Patient-related factors

Age at transplant: Advanced age is consistently associated with poorer outcomes in hematopoietic stem cell transplantation. In a study involving 1,939 adults with AML, age was found to be a significant predictor of Overall Survival (OS) and Leukemia-Free Survival (LFS)

Older patients often have comorbidities that can complicate the transplant process and recovery.

Performance status: The pre-transplant performance status of the patient, often assessed using the Eastern Cooperative Oncology Group (ECOG) scale, is an important predictor of post-transplant outcomes. Patients with better performance status tend to have improved survival rates.

Comorbidities: The presence of comorbid conditions can adversely affect transplant outcomes. Comorbidities can increase the risk of complications and influence the choice of conditioning regimen.

Transplant-related factors

Donor type: The choice of donor plays a crucial role in transplant outcomes. Haploidentical donors, while offering a viable option, may present different risks compared to Matched Unrelated Donors (MUDs) or Matched Sibling Donors (MSDs). Studies indicate that outcomes can vary significantly based on the donor-recipient CMV serostatus and other immunological factors

Conditioning regimen: The type of conditioning regimen used prior to transplantation can significantly influence engraftment and survival. Myeloablative Conditioning (MAC) is associated with better outcomes in certain patient populations compared to Reduced-Intensity Conditioning (RIC). The choice of conditioning regimen must be tailored to the individual patient's risk profile.
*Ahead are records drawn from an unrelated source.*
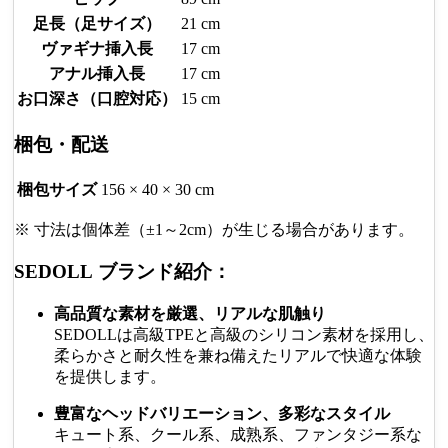
足長（足サイズ）
21 cm
ヴァギナ挿入長
17 cm
アナル挿入長
17 cm
お口深さ（口腔対応）
15 cm
梱包・配送
梱包サイズ
156 × 40 × 30 cm
※ 寸法は個体差（±1～2cm）が生じる場合があります。
SEDOLL ブランド紹介：
高品質な素材を厳選、リアルな肌触り
SEDOLLは高級TPEと高級のシリコン素材を採用し、
柔らかさと耐久性を兼ね備えたリアルで快適な体験
を提供します。
豊富なヘッドバリエーション、多彩なスタイル
キュート系、クール系、成熟系、ファンタジー系な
Graft source: The source of stem cells-Bone Marrow (BM) or Peripheral Blood Stem Cells (PBSC)-also impacts outcomes. Studies have shown that PBSC grafts may lead to faster engraftment but can also be associated with a higher incidence of GVHD.

Disease-specific factors

Disease status at transplant: The remission status at the time of transplantation is a critical factor. Patients in Complete Remission (CR) at the time of haplo-HCT have better outcomes compared to those with active disease. In the aforementioned study, 72.5% of patients were in CR1, which contributed to the overall favorable outcomes observed

Cytogenetics and molecular markers: The cytogenetic profile of the leukemia can provide insights into prognosis. Certain genetic abnormalities are associated with poorer outcomes and may necessitate more aggressive treatment approaches.

Secondary AML: Patients with secondary AML, which arises from prior chemotherapy or other hematological conditions, tend to have worse outcomes compared to those with de novo AML. In the analyzed cohort, secondary AML was associated with a higher risk of non-engraftment and poorer survival rates.

Outcomes and future directions

The cumulative incidence of primary graft failure in haplo-HCT with PT-Cy has been reported to be around 6%, which is lower than that observed in T-cell-depleted haplo-HCT. The overall survival rates at two years post-transplant are approximately 60.9%, with leukemia-free survival at 55.2%. These outcomes highlight the potential of haplo-HCT as a viable treatment option for AML patients. Looking ahead, further research is needed to refine the selection of patients for haplo-HCT, optimize conditioning regimens, and improve post-transplant care. Ongoing studies are exploring the role of novel agents in conjunction with haplo-HCT and PT-Cy, as well as the longterm effects of this treatment modality on quality of life and survival.

Conclusion

Haploidentical transplantation with post-transplant cyclophosphamide represents a significant advancement in the treatment of acute myeloid leukemia. Understanding the prognostic factors that influence outcomes is essential for optimizing patient care and improving survival rates. As research continues to evolve, the integration of these factors into clinical practice will enhance the effectiveness of haplo-HCT and provide hope for patients facing this challenging disease.